Purpose: Several novel therapies for castration-resistant prostate cancer (CRPC) have been approved with randomized phase III studies with continuing observational research either planned or ongoing. Accurately identifying patients with CRPC in electronic health care data is critical for quality observational research, resource allocation, and quality improvement. Previous work in this area has relied on either structured laboratory results and medication data or natural language processing (NLP) methods. However, a computable phenotype using both structured data and NLP identifies these patients with more accuracy.
Methods: The Corporate Data Warehouse (CDW) of the Veterans Health Administration (VHA) was used to collect PCa diagnoses, prostate-specific antigen test results, and information regarding patient characteristics and medication use.
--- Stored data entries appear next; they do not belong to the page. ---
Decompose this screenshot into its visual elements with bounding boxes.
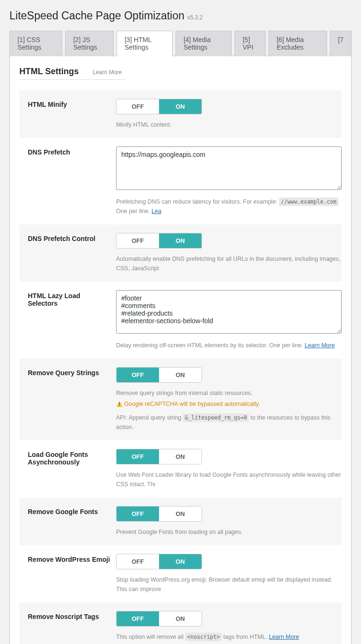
toggle-remove-google-fonts-on[interactable]: ON — [159, 507, 201, 521]
desc-remove-google-fonts: Prevent Google Fonts from loading on all… — [116, 527, 342, 537]
section-header: HTML Settings Learn More — [19, 67, 126, 80]
toggle-remove-google-fonts-off[interactable]: OFF — [117, 507, 159, 521]
section-title: HTML Settings — [19, 67, 79, 77]
label-dns-prefetch-control: DNS Prefetch Control — [19, 224, 116, 282]
tab-html-settings[interactable]: [3] HTML Settings — [117, 31, 173, 56]
label-remove-query: Remove Query Strings — [19, 359, 116, 440]
toggle-dns-prefetch-control-off[interactable]: OFF — [117, 233, 159, 248]
desc-google-fonts-async: Use Web Font Loader library to load Goog… — [116, 470, 342, 489]
toggle-google-fonts-async-on[interactable]: ON — [159, 449, 201, 464]
tab-content: HTML Settings Learn More HTML Minify OFF… — [9, 56, 352, 644]
desc-remove-query: Remove query strings from internal stati… — [116, 388, 342, 398]
tab-vpi[interactable]: [5] VPI — [235, 31, 266, 56]
label-remove-google-fonts: Remove Google Fonts — [19, 498, 116, 545]
toggle-remove-noscript-off[interactable]: OFF — [117, 611, 159, 626]
toggle-remove-wp-emoji[interactable]: OFF ON — [116, 554, 202, 569]
desc-remove-wp-emoji: Stop loading WordPress.org emoji. Browse… — [116, 575, 342, 594]
link-html-lazy-learn[interactable]: Learn More — [305, 342, 335, 349]
toggle-dns-prefetch-control[interactable]: OFF ON — [116, 233, 202, 249]
toggle-remove-query-off[interactable]: OFF — [117, 368, 159, 382]
toggle-remove-noscript-on[interactable]: ON — [159, 611, 201, 626]
toggle-html-minify[interactable]: OFF ON — [116, 99, 202, 114]
toggle-google-fonts-async[interactable]: OFF ON — [116, 449, 202, 464]
input-dns-prefetch[interactable] — [116, 146, 342, 190]
desc-dns-prefetch-control: Automatically enable DNS prefetching for… — [116, 254, 342, 273]
label-google-fonts-async: Load Google Fonts Asynchronously — [19, 440, 116, 498]
desc-html-minify: Minify HTML content. — [116, 120, 342, 129]
label-remove-wp-emoji: Remove WordPress Emoji — [19, 545, 116, 602]
toggle-html-minify-on[interactable]: ON — [159, 99, 201, 114]
page-title: LiteSpeed Cache Page Optimization v5.3.2 — [9, 9, 352, 22]
toggle-remove-noscript[interactable]: OFF ON — [116, 611, 202, 627]
desc-html-lazy: Delay rendering off-screen HTML elements… — [116, 341, 342, 350]
desc-dns-prefetch: Prefetching DNS can reduce latency for v… — [116, 197, 342, 216]
toggle-dns-prefetch-control-on[interactable]: ON — [159, 233, 201, 248]
toggle-html-minify-off[interactable]: OFF — [117, 99, 159, 114]
tab-bar: [1] CSS Settings [2] JS Settings [3] HTM… — [9, 31, 352, 56]
desc-remove-noscript: This option will remove all <noscript> t… — [116, 632, 342, 642]
tab-css-settings[interactable]: [1] CSS Settings — [9, 31, 62, 56]
label-html-minify: HTML Minify — [19, 90, 116, 138]
link-noscript-learn[interactable]: Learn More — [269, 634, 299, 640]
tab-seven[interactable]: [7 — [330, 31, 352, 56]
tab-js-settings[interactable]: [2] JS Settings — [65, 31, 114, 56]
tab-media-settings[interactable]: [4] Media Settings — [176, 31, 232, 56]
toggle-remove-wp-emoji-on[interactable]: ON — [159, 554, 201, 569]
code-dns-example: //www.example.com — [279, 197, 338, 206]
toggle-remove-query[interactable]: OFF ON — [116, 367, 202, 383]
tab-media-excludes[interactable]: [6] Media Excludes — [269, 31, 327, 56]
warn-remove-query: Google reCAPTCHA will be bypassed automa… — [116, 401, 342, 407]
label-html-lazy: HTML Lazy Load Selectors — [19, 282, 116, 359]
code-noscript: <noscript> — [185, 633, 222, 641]
section-learn-more-link[interactable]: Learn More — [93, 69, 122, 76]
toggle-remove-wp-emoji-off[interactable]: OFF — [117, 554, 159, 569]
toggle-remove-query-on[interactable]: ON — [159, 368, 201, 382]
version-text: v5.3.2 — [187, 14, 203, 21]
input-html-lazy[interactable] — [116, 290, 342, 334]
code-rm-qs: &_litespeed_rm_qs=0 — [183, 413, 249, 422]
api-remove-query: API: Append query string &_litespeed_rm_… — [116, 413, 342, 432]
link-dns-prefetch-learn[interactable]: Lea — [151, 208, 161, 215]
toggle-google-fonts-async-off[interactable]: OFF — [117, 449, 159, 464]
page-title-text: LiteSpeed Cache Page Optimization — [9, 9, 185, 22]
label-dns-prefetch: DNS Prefetch — [19, 138, 116, 224]
toggle-remove-google-fonts[interactable]: OFF ON — [116, 506, 202, 522]
label-remove-noscript: Remove Noscript Tags — [19, 602, 116, 644]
The final system used for validation and subsequent analysis combined the NLP system and an algorithm of structured laboratory and medication data to identify patients as being diagnosed with CRPC. Patients with both a documented diagnosis of CRPC and a documented diagnosis of metastatic PCa were classified as having mCRPC by this system.
Results: Among 1.2 million veterans with PCa, the International Classification of Diseases (ICD)-10 diagnosis code for CRPC (Z19.2) identifies 3,791 patients from 2016 when the code was created until 2022, compared with the combined algorithm which identifies 14,103, 10,312 more than ICD-10 codes alone, from 2016 to 2022. The combined algorithm showed a sensitivity of 97.9% and a specificity of 99.2%.
Conclusion: ICD-10 codes proved to be insufficient for capturing CRPC in the VHA CDW data. Using both structured and unstructured data identified more than double the number of patients compared with ICD-10 codes alone. Application of this combined approach drastically improved identification of real-world patients and enables high-quality observational research in mCRPC.